I have created a fork with the adapted source code: https://github.com/augenblickliebhaber/ocsp_proxy (only the file ocsp_proxy.pl is changed)
Thanks for sharing. I like the idea of using an own thread for writing to redis.
But the locking is not because of concurrent write accesses to redis – redis is able to handle that on its own as the $redis->... calls are being serialised.
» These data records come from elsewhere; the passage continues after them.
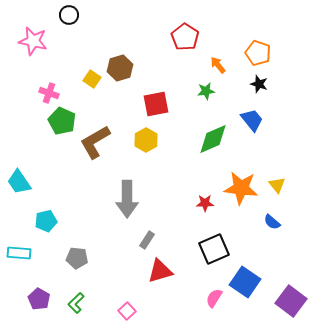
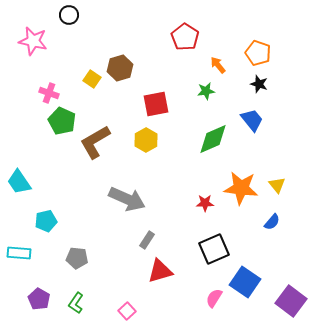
gray arrow: rotated 66 degrees counterclockwise
blue semicircle: rotated 90 degrees counterclockwise
green L-shape: rotated 10 degrees counterclockwise
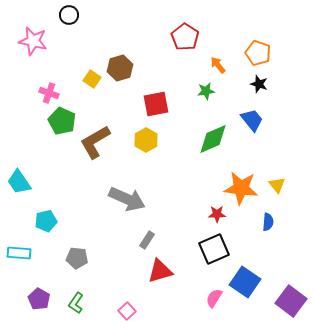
red star: moved 12 px right, 11 px down
blue semicircle: moved 4 px left; rotated 36 degrees counterclockwise
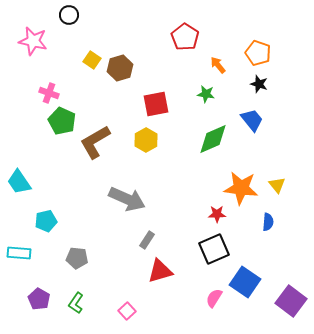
yellow square: moved 19 px up
green star: moved 3 px down; rotated 18 degrees clockwise
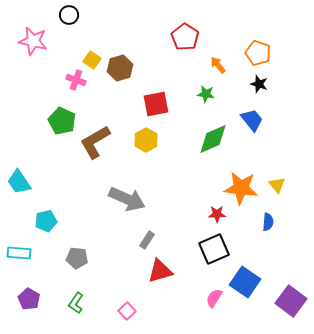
pink cross: moved 27 px right, 13 px up
purple pentagon: moved 10 px left
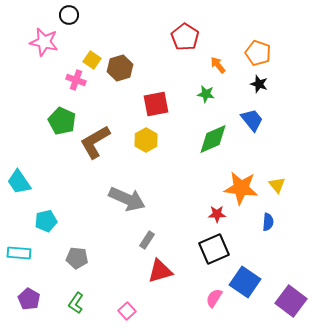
pink star: moved 11 px right, 1 px down
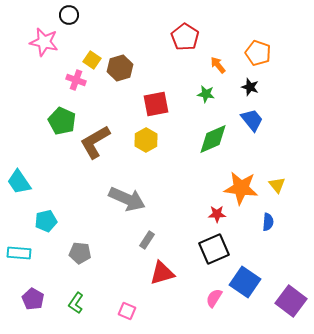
black star: moved 9 px left, 3 px down
gray pentagon: moved 3 px right, 5 px up
red triangle: moved 2 px right, 2 px down
purple pentagon: moved 4 px right
pink square: rotated 24 degrees counterclockwise
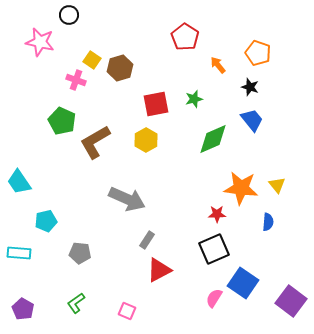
pink star: moved 4 px left
green star: moved 12 px left, 5 px down; rotated 24 degrees counterclockwise
red triangle: moved 3 px left, 3 px up; rotated 12 degrees counterclockwise
blue square: moved 2 px left, 1 px down
purple pentagon: moved 10 px left, 10 px down
green L-shape: rotated 20 degrees clockwise
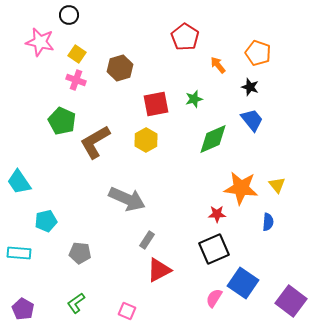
yellow square: moved 15 px left, 6 px up
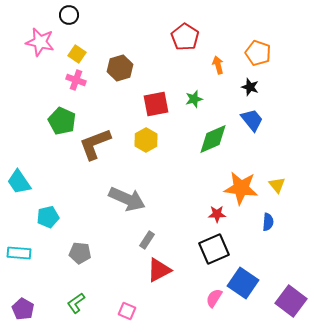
orange arrow: rotated 24 degrees clockwise
brown L-shape: moved 2 px down; rotated 9 degrees clockwise
cyan pentagon: moved 2 px right, 4 px up
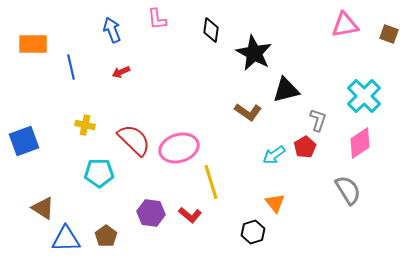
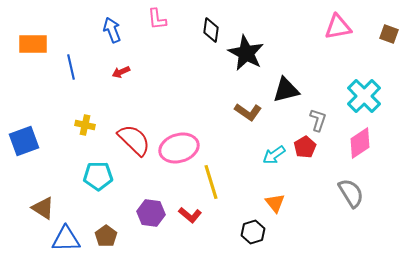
pink triangle: moved 7 px left, 2 px down
black star: moved 8 px left
cyan pentagon: moved 1 px left, 3 px down
gray semicircle: moved 3 px right, 3 px down
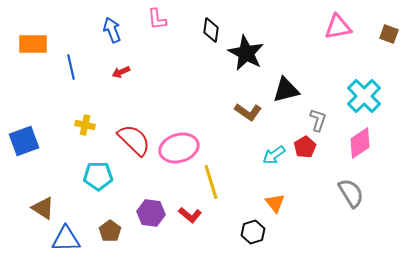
brown pentagon: moved 4 px right, 5 px up
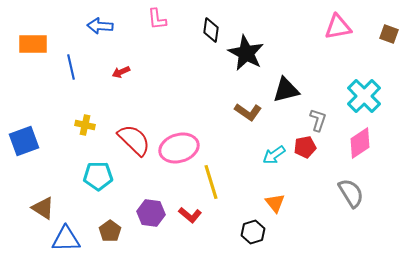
blue arrow: moved 12 px left, 4 px up; rotated 65 degrees counterclockwise
red pentagon: rotated 20 degrees clockwise
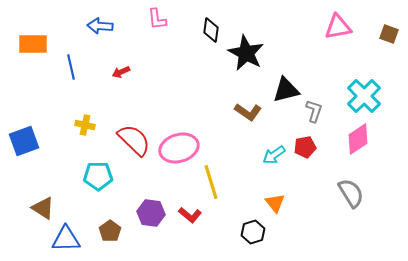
gray L-shape: moved 4 px left, 9 px up
pink diamond: moved 2 px left, 4 px up
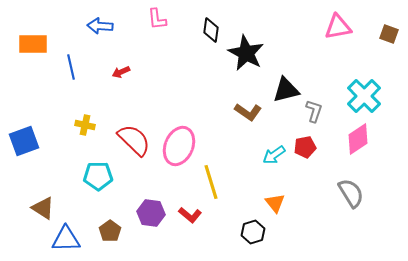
pink ellipse: moved 2 px up; rotated 51 degrees counterclockwise
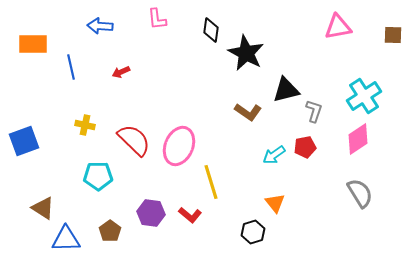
brown square: moved 4 px right, 1 px down; rotated 18 degrees counterclockwise
cyan cross: rotated 12 degrees clockwise
gray semicircle: moved 9 px right
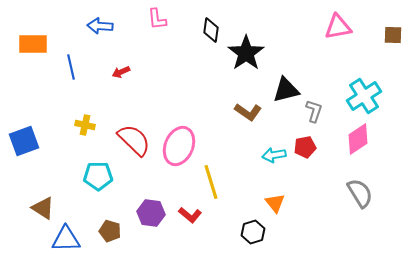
black star: rotated 9 degrees clockwise
cyan arrow: rotated 25 degrees clockwise
brown pentagon: rotated 20 degrees counterclockwise
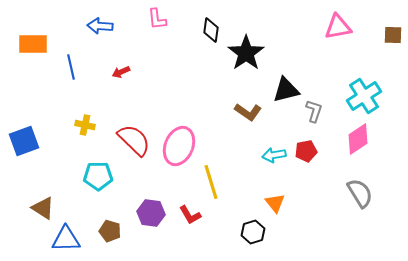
red pentagon: moved 1 px right, 4 px down
red L-shape: rotated 20 degrees clockwise
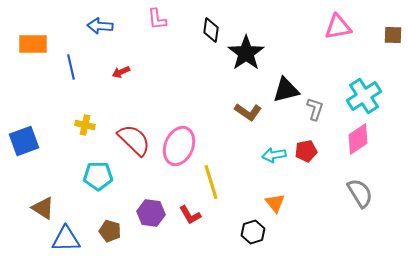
gray L-shape: moved 1 px right, 2 px up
Without locking two identical consecutive requests might send two requests to the ocsp server, i.e.:
- without locking:
| client 1 | client 2 | ocsp_proxy thread 1 | ocsp_proxy thread 2 |
|---|---|---|---|
| request $domain | - | - | - |
| - | - | check cache, nothing here | - |
| - | - | ask $ocspserver | - |
| - | request $domain | - | - |
| - | - | get response | check cache, nothing here |
| - | - | write cache | ask $ocspserver |
| get response | - | - | - |
| - | - | - | get response |
| - | - | - | write cache |
| - | get response | - | - |
- with locking:
| client 1 | client 2 | ocsp_proxy thread 1 | ocsp_proxy thread 2 |
|---|---|---|---|
| request $domain | - | - | - |
| - | - | lock | - |
| - | - | check cache, nothing here | - |
| - | - | ask $ocspserver | - |
| - | request $domain | - | - |
| - | - | get response | wait for lock |
| - | - | write cache | wait for lock |
| - | - | release lock | wait for lock |
| get response | - | - | lock |
| - | - | - | check_cache, found |
| - | get response | - | - |
Thanks for the hint, that Redis is able do handle concurrent write accesses on its own. The problem for me was, that the lock in your source code blocked access to all database entries and not just the one, that was used. During access (read or write) to a single entry, your lock also blocks access (read or write) to all other cache entries. The problem with the multiple (and unnecessary) responder request, you described, is not so bad for me.